Neighbourhood Watch FrontlineSMS-style
Not only established non-profit organisations can benefit from “long tail” mobile solutions. In this, the fourth in our series of FrontlineSMS guest posts, Georgia Popplewell – who manages a community-lead neighbourhood watch scheme in Trinidad and Tobago – talks about the innovative use they found for the software
“Blue Range is an upper middle-class suburb of 280 households located at the northern end of the Diego Martin valley in Trinidad and Tobago. Like many communities in the country, Blue Range has begun to feel the effects of the country’s rising crime rate (543 murders were recorded in 2008), mainly in the form of burglaries.
The community has a private security patrol and a number of streets are sealed off with barriers at night. Blue Range also maintains a Google Group mailing list which residents and the neighbourhood association use to share information.
Just after midnight on December 4th, 2008, a resident sent a message to the mailing list stating that around 7:45pm he’d seen two men behaving suspiciously in the neighbourhood. Around 8:15pm on the same night, two men broke into the home of another resident. The resident put up a fight and managed to drive the men away, but ended up quite badly injured as a result. That resident and others in the area reported that they had in fact heard dogs barking around that time. It seemed obvious that if the first resident had put his neighbours on the alert at the time he had seen the two men, the incident could have been avoided.
With that in mind, I started looking for ways that security-related information could be shared more quickly and easily among the area’s residents.
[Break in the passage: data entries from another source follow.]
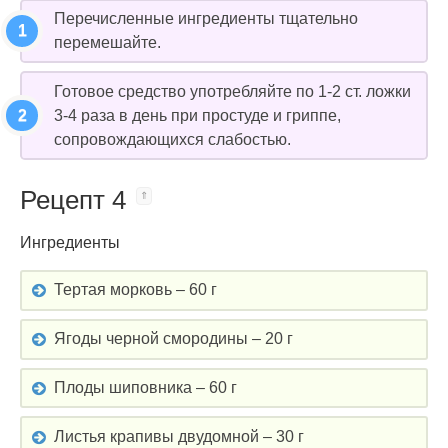
Перечисленные ингредиенты тщательно
перемешайте.
Готовое средство употребляйте по 1-2 ст. ложки
3-4 раза в день при простуде и гриппе,
сопровождающихся слабостью.
Рецепт 4
Ингредиенты
Тертая морковь – 60 г
Ягоды черной смородины – 20 г
Плоды шиповника – 60 г
Листья крапивы двудомной – 30 г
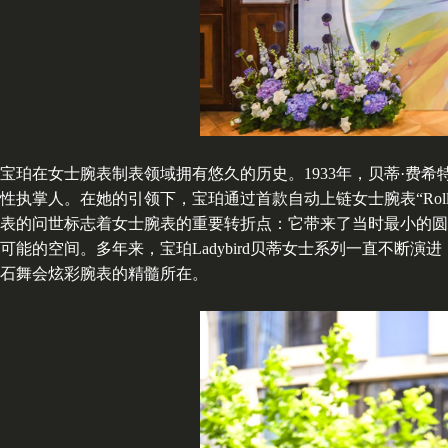
宝珀在女士腕表制表领域拥有悠久的历史。1933年，贝蒂·费希特（B
性执掌人。在她的引领下，宝珀通过首款自动上链女士腕表“Rolls”
表的问世标志着女士腕表的重要转折点：它带来了当时最小的圆形机
可能的空间。多年来，宝珀Ladybird贝蒂女士系列一直不
石舞会炫彩腕表的精髓所在。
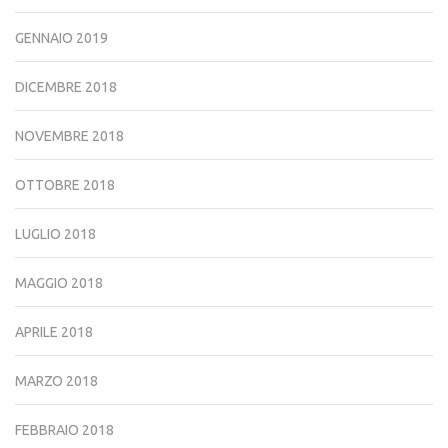
GENNAIO 2019
DICEMBRE 2018
NOVEMBRE 2018
OTTOBRE 2018
LUGLIO 2018
MAGGIO 2018
APRILE 2018
MARZO 2018
FEBBRAIO 2018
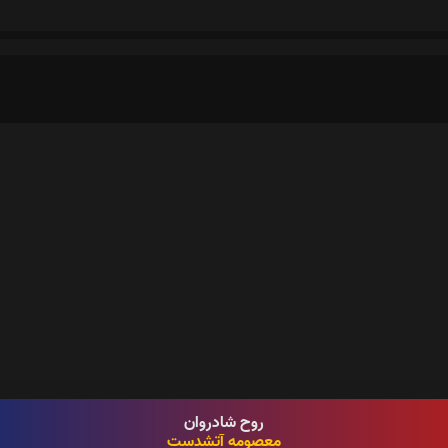
روح شادروان
معصومه آتشدست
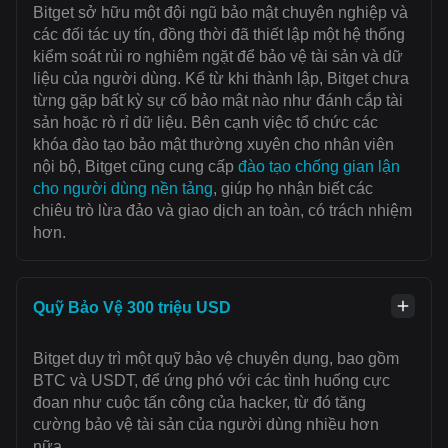
Bitget sở hữu một đội ngũ bảo mật chuyên nghiệp và
các đối tác uy tín, đồng thời đã thiết lập một hệ thống
kiểm soát rủi ro nghiêm ngặt để bảo vệ tài sản và dữ
liệu của người dùng. Kể từ khi thành lập, Bitget chưa
từng gặp bất kỳ sự cố bảo mật nào như đánh cắp tài
sản hoặc rò rỉ dữ liệu. Bên cạnh việc tổ chức các
khóa đào tạo bảo mật thường xuyên cho nhân viên
nội bộ, Bitget cũng cung cấp
đào tạo chống gian lận
cho người dùng nền tảng
, giúp họ nhận biết các
chiêu trò lừa đảo và giao dịch an toàn, có trách nhiệm
hơn.
Quỹ Bảo Vệ 300 triệu USD
Bitget duy trì một quỹ bảo vệ chuyên dụng, bao gồm
BTC và USDT, để ứng phó với các tình huống cực
đoan như cuộc tấn công của hacker, từ đó tăng
cường bảo vệ tài sản của người dùng nhiều hơn
nữa.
In my work on the citizen media project Global Voices, I’d come across FrontlineSMS, and decided to try it.
After testing it for several days with a group of my neighbours, I presented FrontlineSMS at a community meeting on December 7th, 2008. The service now has over 250 subscribers.
Blue Range’s FrontlineSMS set-up, currently run from my home on a Macintosh computer, a Motorola PEBL phone and a Clickatell messaging account, is largely automated. Subscribers can add themselves to the service by texting in “addme [name]” (numbers are verified before they’re added to the messaging group). Subscribers can broadcast messages to the entire group of users by adding a specially designated prefix to their text, messages which are then distributed using the message “forwarding” functionality in FrontlineSMS. All security messages sent via the automatic broadcast are also archived on the neighbourhood mailing list using the email forwarding functionality in the software, where residents can discuss them and offer supplementary information.
The FrontlineSMS service has been highly effective in building a greater sense of security and community in Blue Range, and in helping residents feel like they are being kept in the loop with regard to incidents in the area. Recently, for instance, when a security chopper was hovering over the area for about 20 minutes, a message relayed via FrontlineSMS assured residents that the chopper was there not to look for perpetrators but to support a medical evacuation.
In a more recent incident in the area, a burglary on January 12th in which one resident was bound and gagged by the perpetrator – and his wife made to walk through the house and hand over their valuables – has nevertheless revealed gaps in the service and demonstrated that certain parts of the neighbourhood lack the critical mass of subscribers required for it to be really effective.
With each incident, however, more residents are beginning to realise the value of subscribing to the service”.